La mirada del Suboficial Parra se iluminó, pues comenzó a comprender lo que sucedía.
-¿Y por que mierda no le disparaste? (esa era la consigna, con la que habían machacado su cerebro, durante esos casi dos meses de instrucción básica de comandos en el verano del 91" en "Las Vizcachas": "disparar primero y preguntar después")
Las miradas de ambos suboficiales se cruzaron un momento, el cabo Quezada notó un dejo de empatía en el Suboficial Parra.
-Mi teniente… Lo que yo vi… no era de éste mundo… Su voz tiritaba, pues sabía la respuesta que sobrevendría.
-¡Ya empezamos con estas huevás de nuevo!…, ¡por la cresta! El fastidio se apoderaba del oficial que ya había escuchado muchas veces ese tipo de historias.
-¡Mira cabo, mañana te voy a sancionar! ¿Por qué no hiciste nada?
-Pero… mi teniente, yo lo vi… yo vi como atravesó el cerco… sin saltar sobre él, sencillamente lo traspasó… ¡era un fantasma mi teniente, no me cabe ninguna duda, yo sé lo que vi! Si yo hubiese disparado, hubiese despertado a "mi General" y ustedes habrían venido a buscar el cuerpo del "terrorista", al cual yo había disparado… ¡y no hubiesen encontrado nada!… Mi teniente, le juro… yo sé lo que vi…. Después, usted es el que tendría que haberle dado explicaciones a mi comandante y a mi General…. Incluso. Yo sé que no sacaba nada con dispararle a esa cosa… porque nada le hubiese hecho… ¡créame mi teniente, por favor!
El suboficial Parra miraba con sus ojos cargados de empatía, pues a él se le había aparecido, en más de alguna oportunidad el "campesino asesinado del Melocotón".
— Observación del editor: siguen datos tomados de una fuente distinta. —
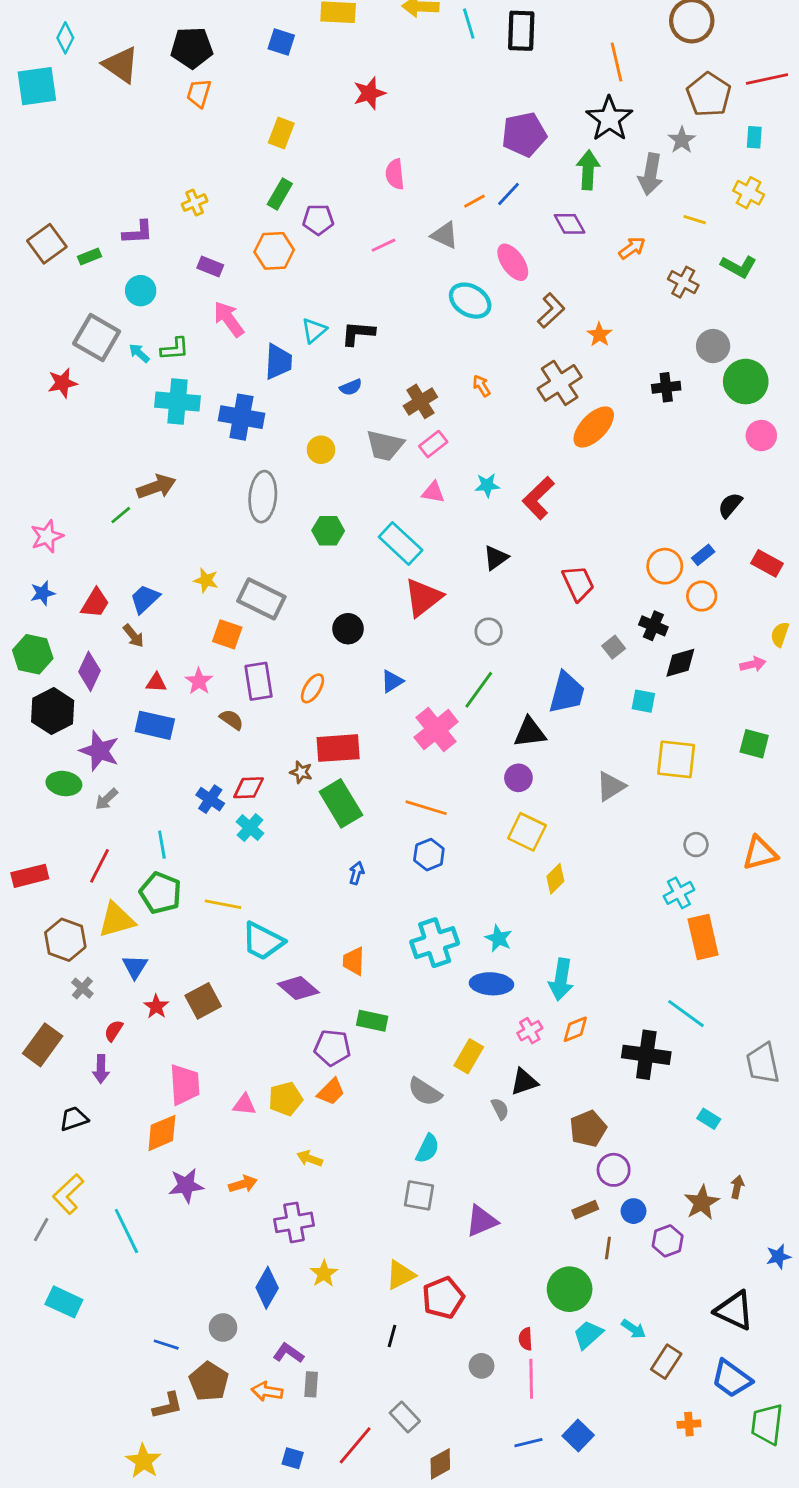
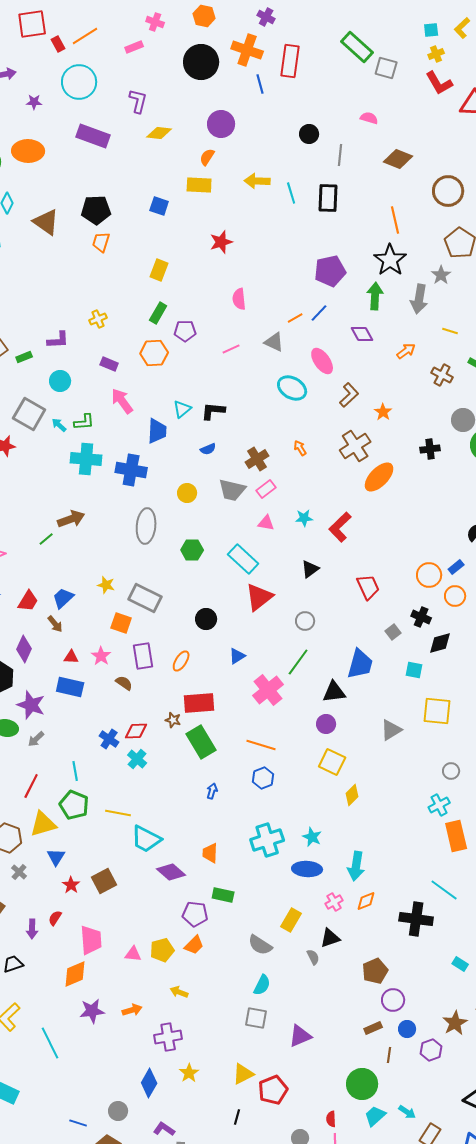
red semicircle: (114, 1031) -> (55, 918), moved

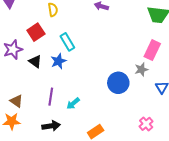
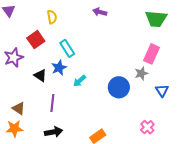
black triangle: (35, 61) -> (40, 75), moved
cyan arrow: (73, 103) -> (80, 81), moved

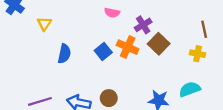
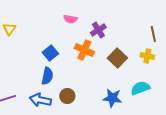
brown square: (159, 44) -> (117, 58), moved
blue square: (103, 51) -> (50, 53), moved
blue semicircle: (64, 54) -> (47, 76), moved

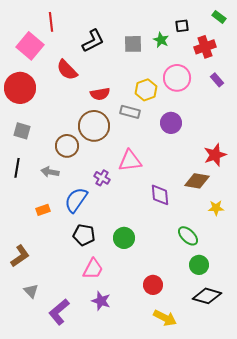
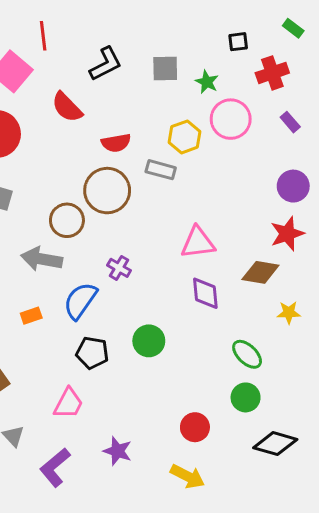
green star: (161, 40) -> (207, 82), moved
purple circle: (171, 123) -> (293, 186), moved
pink triangle: (130, 161) -> (198, 243), moved
gray arrow: (50, 172) -> (42, 259), size x1.5
green circle: (124, 238) -> (149, 341), moved
green circle: (199, 265) -> (246, 397), moved
pink trapezoid: (93, 269) -> (68, 403), moved
yellow arrow: (165, 318) -> (187, 476), moved

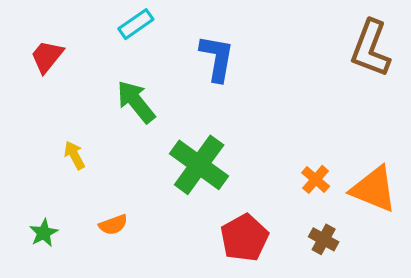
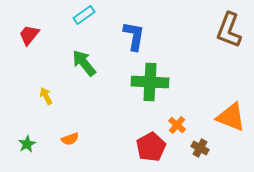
green cross: (199, 165) -> (150, 82), moved, turned -33
orange cross: (316, 179) -> (177, 125), moved

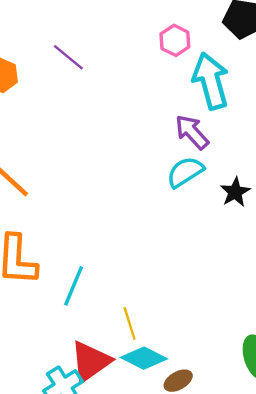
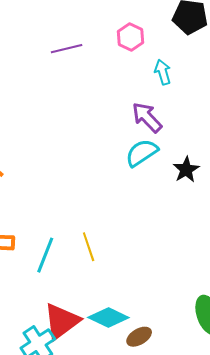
purple line: (68, 57) -> (67, 49), moved, turned -52
cyan arrow: (211, 81) -> (163, 72), size x0.5
yellow line: (130, 324) -> (89, 247), moved

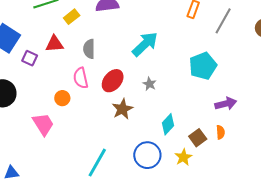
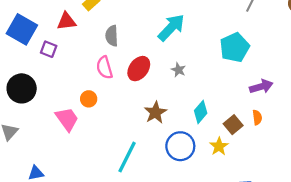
red triangle: (54, 44) -> (66, 21), moved
orange circle: (62, 98) -> (89, 99), moved
brown star: (122, 109) -> (155, 113), moved

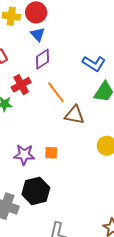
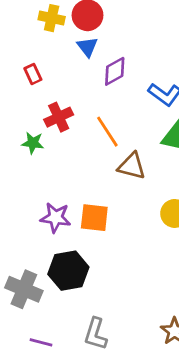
purple diamond: (42, 59) -> (115, 71), moved
orange square: (51, 153) -> (94, 218), size x1.5

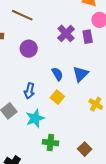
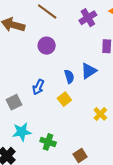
purple cross: (66, 33) -> (88, 18), moved
blue triangle: (81, 74) -> (89, 71), moved
cyan star: (35, 118) -> (22, 132), moved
-¡Está bien! –Parra, dale un castigo a éste cabo, para que escarmiente. Esa fue la sentencia del oficial que, al tiempo que hablaba, salía al camino y encendía un cigarrillo.
-¡atento todos los puestos! ¡Replegarse! ¡repito, replegarse!
Rápidamente, los comandos fueron dejando a su compañero al que habían reforzado con su compañía y más volumen ofensivo a costa de cientos de proyectiles y granadas, dispuestas a "dar de baja" a quien se atreviese a atacar la residencia del General Pinochet.
(nota del autor):
Muchas veces, sucedieron hechos como éstos, en las incontables, terroríficas y heladas horas de guardia, de quienes, voluntaria o involuntariamente, formaban parte de la que fuera una de las agrupaciones de seguridad más grandes del mundo: La agrupación de seguridad del General Pinochet, que se conformaba por la compañía de comandos Nº 12, (300 hombres aprox.) la seguridad "directa" , dentro de la cual había miembros del Ejército y Carabineros (30 hombres aprox.) , seguridad de "hijos y nietos" (50) y la "casa militar" (20). Para formarse una idea; un "Regimiento completo", tiene esa cantidad de gente.